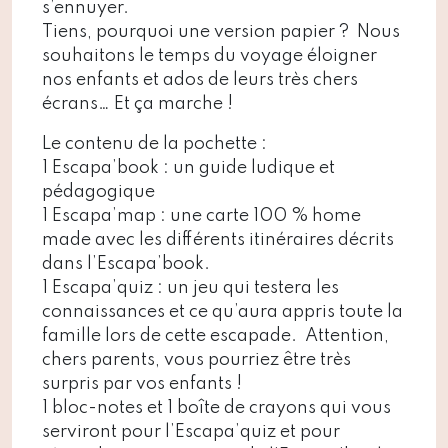
s’ennuyer.
Tiens, pourquoi une version papier ? Nous
souhaitons le temps du voyage éloigner
nos enfants et ados de leurs très chers
écrans… Et ça marche !
Le contenu de la pochette :
1 Escapa’book : un guide ludique et
pédagogique
1 Escapa’map : une carte 100 % home
made avec les différents itinéraires décrits
dans l’Escapa’book.
1 Escapa’quiz : un jeu qui testera les
connaissances et ce qu’aura appris toute la
famille lors de cette escapade. Attention,
chers parents, vous pourriez être très
surpris par vos enfants !
1 bloc-notes et 1 boîte de crayons qui vous
serviront pour l’Escapa’quiz et pour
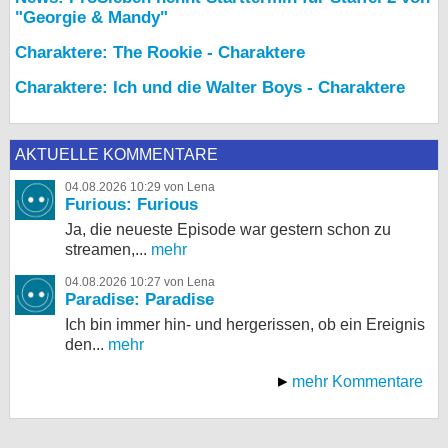
"Georgie & Mandy"
Charaktere: The Rookie - Charaktere
Charaktere: Ich und die Walter Boys - Charaktere
AKTUELLE KOMMENTARE
04.08.2026 10:29 von Lena
Furious: Furious
Ja, die neueste Episode war gestern schon zu
streamen,...
mehr
04.08.2026 10:27 von Lena
Paradise: Paradise
Ich bin immer hin- und hergerissen, ob ein Ereignis
den...
mehr
mehr Kommentare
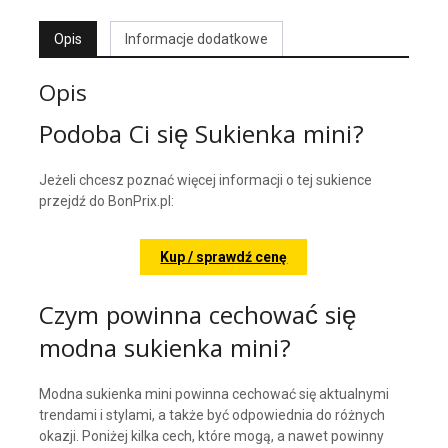
Opis
Informacje dodatkowe
Opis
Podoba Ci się Sukienka mini?
Jeżeli chcesz poznać więcej informacji o tej sukience
przejdź do BonPrix.pl:
Kup / sprawdź cenę
Czym powinna cechować się
modna sukienka mini?
Modna sukienka mini powinna cechować się aktualnymi
trendami i stylami, a także być odpowiednia do różnych
okazji. Poniżej kilka cech, które mogą, a nawet powinny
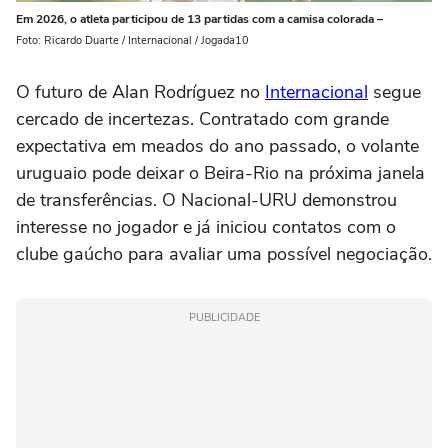
Em 2026, o atleta participou de 13 partidas com a camisa colorada –
Foto: Ricardo Duarte / Internacional / Jogada10
O futuro de Alan Rodríguez no
Internacional
segue
cercado de incertezas. Contratado com grande
expectativa em meados do ano passado, o volante
uruguaio pode deixar o Beira-Rio na próxima janela
de transferências. O Nacional-URU demonstrou
interesse no jogador e já iniciou contatos com o
clube gaúcho para avaliar uma possível negociação.
PUBLICIDADE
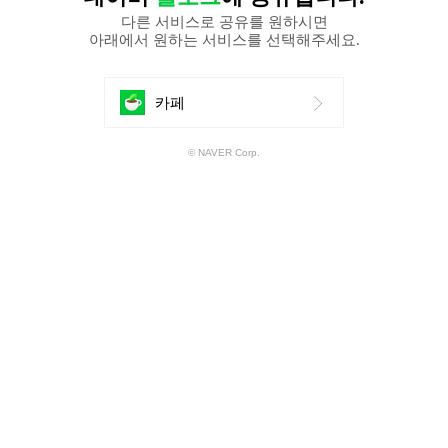
다른 서비스로 공유를 원하시면
아래에서 원하는 서비스를 선택해주세요.
에
카페
공
© NAVER Corp.
유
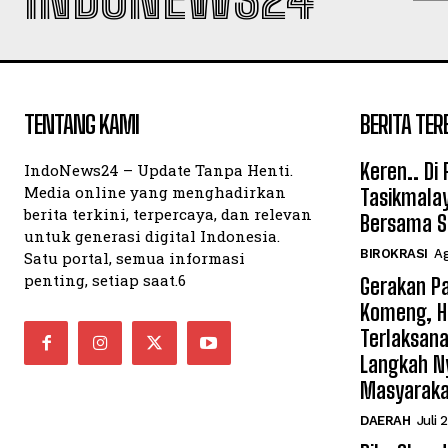
TENTANG KAMI
BERITA TER
Keren.. Di
IndoNews24 – Update Tanpa Henti.
Media online yang menghadirkan
Tasikmalay
berita terkini, terpercaya, dan relevan
Bersama S
untuk generasi digital Indonesia.
BIROKRASI
Ag
Satu portal, semua informasi
penting, setiap saat.6
Gerakan Pa
Komeng, H
Terlaksana
Langkah N
Masyarak
DAERAH
Juli 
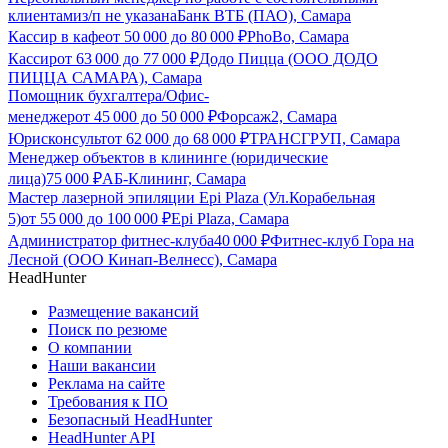
клиентами
з/п не указана
Банк ВТБ (ПАО), Самара
Кассир в кафе
от
50 000
до
80 000
₽
PhoBo, Самара
Кассир
от
63 000
до
77 000
₽
Додо Пицца (ООО ДОДО
ПИЦЦА САМАРА), Самара
Помощник бухгалтера/Офис-
менеджер
от
45 000
до
50 000
₽
Форсаж2, Самара
Юрисконсульт
от
62 000
до
68 000
₽
ТРАНСГРУП, Самара
Менеджер объектов в клининге (юридические
лица)
75 000
₽
АБ-Клининг, Самара
Мастер лазерной эпиляции Epi Plaza (Ул.Корабельная
5)
от
55 000
до
100 000
₽
Epi Plaza, Самара
Администратор фитнес-клуба
40 000
₽
Фитнес-клуб Гора на
Лесной (ООО Кинап-Велнесс), Самара
HeadHunter
Размещение вакансий
Поиск по резюме
О компании
Наши вакансии
Реклама на сайте
Требования к ПО
Безопасный HeadHunter
HeadHunter API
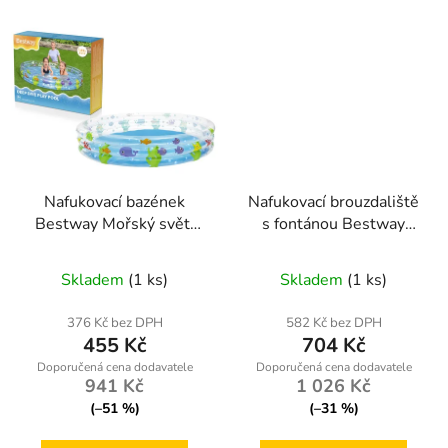
Nafukovací bazének
Nafukovací brouzdaliště
Bestway Mořský svět,
s fontánou Bestway
bezpečný pro děti od 3
165 cm
let, 183 × 33 cm
Skladem
(1 ks)
Skladem
(1 ks)
376 Kč bez DPH
582 Kč bez DPH
455 Kč
704 Kč
941 Kč
1 026 Kč
(–51 %)
(–31 %)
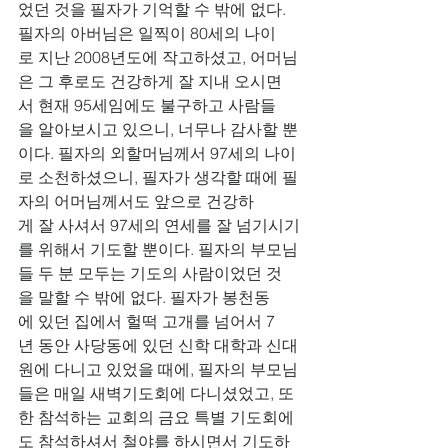
었던 것을 필자가 기억할 수 밖에 없다. 
필자의 아버님은 일찍이 80세의 나이
로 지난 2008년도에 작고하셨고, 어머님
은 그 후로도 건강하게 잘 지내 오시면
서 현재 95세임에도 불구하고 사람들
을 알아보시고 있으니, 너무나 감사할 뿐
이다. 필자의 외할머님께서 97세의 나이
로 소천하셨으니, 필자가 생각할 때에 필
자의 어머님께서도 앞으로 건강하
게 잘 사셔서 97세의 연세를 잘 넘기시기
를 위해서 기도할 뿐이다. 필자의 부모님
들 두 분 모두는 기도의 사람이었던 것
을 말할 수 밖에 없다. 필자가 봉천동
에 있던 집에서 헐떡 고개를 넘어서 7
년 동안 사당동에 있던 신학 대학과 신대
원에 다니고 있었을 때에, 필자의 부모님
들은 매일 새벽기도회에 다니셨었고, 또
한 참석하는 교회의 금요 특별 기도회에
도 참석하셔서 철야를 하시면서 기도하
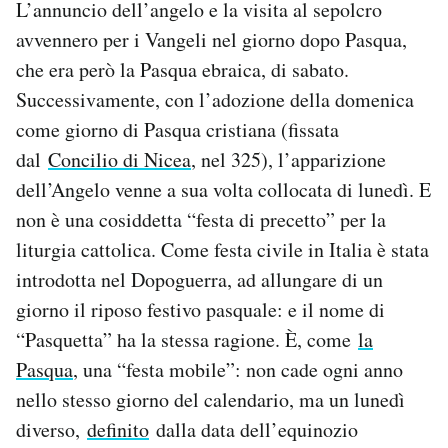
L’annuncio dell’angelo e la visita al sepolcro
avvennero per i Vangeli nel giorno dopo Pasqua,
che era però la Pasqua ebraica, di sabato.
Successivamente, con l’adozione della domenica
come giorno di Pasqua cristiana (fissata
dal
Concilio di Nicea
, nel 325), l’apparizione
dell’Angelo venne a sua volta collocata di lunedì. E
non è una cosiddetta “festa di precetto” per la
liturgia cattolica. Come festa civile in Italia è stata
introdotta nel Dopoguerra, ad allungare di un
giorno il riposo festivo pasquale: e il nome di
“Pasquetta” ha la stessa ragione. È, come
la
Pasqua
, una “festa mobile”: non cade ogni anno
nello stesso giorno del calendario, ma un lunedì
diverso,
definito
dalla data dell’equinozio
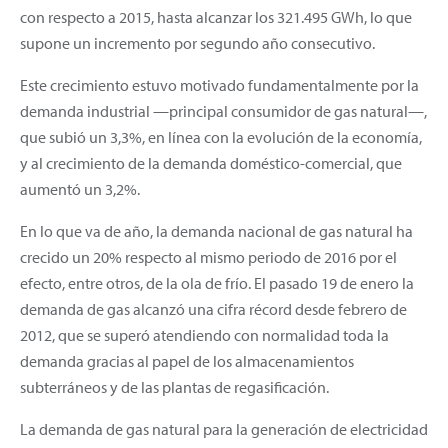
con respecto a 2015, hasta alcanzar los 321.495 GWh, lo que
supone un incremento por segundo año consecutivo.
Este crecimiento estuvo motivado fundamentalmente por la
demanda industrial —principal consumidor de gas natural—,
que subió un 3,3%, en línea con la evolución de la economía,
y al crecimiento de la demanda doméstico-comercial, que
aumentó un 3,2%.
En lo que va de año, la demanda nacional de gas natural ha
crecido un 20% respecto al mismo periodo de 2016 por el
efecto, entre otros, de la ola de frío. El pasado 19 de enero la
demanda de gas alcanzó una cifra récord desde febrero de
2012, que se superó atendiendo con normalidad toda la
demanda gracias al papel de los almacenamientos
subterráneos y de las plantas de regasificación.
La demanda de gas natural para la generación de electricidad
◇ ◇ ◇
→ **WHAT YOU SHOULD DO**
Go from the first line of the listing to the line holding "surpris par vos enfants !" and, please, transcribe those lines exactly, both included, with no pictures.

→ **EXERCISE SOLUTION**
s’ennuyer.
Tiens, pourquoi une version papier ? Nous
souhaitons le temps du voyage éloigner
nos enfants et ados de leurs très chers
écrans… Et ça marche !
Le contenu de la pochette :
1 Escapa’book : un guide ludique et
pédagogique
1 Escapa’map : une carte 100 % home
made avec les différents itinéraires décrits
dans l’Escapa’book.
1 Escapa’quiz : un jeu qui testera les
connaissances et ce qu’aura appris toute la
famille lors de cette escapade. Attention,
chers parents, vous pourriez être très
surpris par vos enfants !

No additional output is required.